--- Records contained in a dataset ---
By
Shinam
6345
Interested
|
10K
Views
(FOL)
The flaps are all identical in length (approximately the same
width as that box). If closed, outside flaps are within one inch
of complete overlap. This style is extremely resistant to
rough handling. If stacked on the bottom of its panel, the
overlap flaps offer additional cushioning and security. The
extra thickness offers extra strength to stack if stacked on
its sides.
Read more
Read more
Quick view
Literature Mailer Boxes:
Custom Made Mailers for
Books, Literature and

--- WHAT THE TASK REQUIRES ---
Having read the entries above, restate them all word for word.

--- EXPECTED OUTPUT ---
By
Shinam
6345
Interested
|
10K
Views
(FOL)
The flaps are all identical in length (approximately the same
width as that box). If closed, outside flaps are within one inch
of complete overlap. This style is extremely resistant to
rough handling. If stacked on the bottom of its panel, the
overlap flaps offer additional cushioning and security. The
extra thickness offers extra strength to stack if stacked on
its sides.
Read more
Read more
Quick view
Literature Mailer Boxes:
Custom Made Mailers for
Books, Literature and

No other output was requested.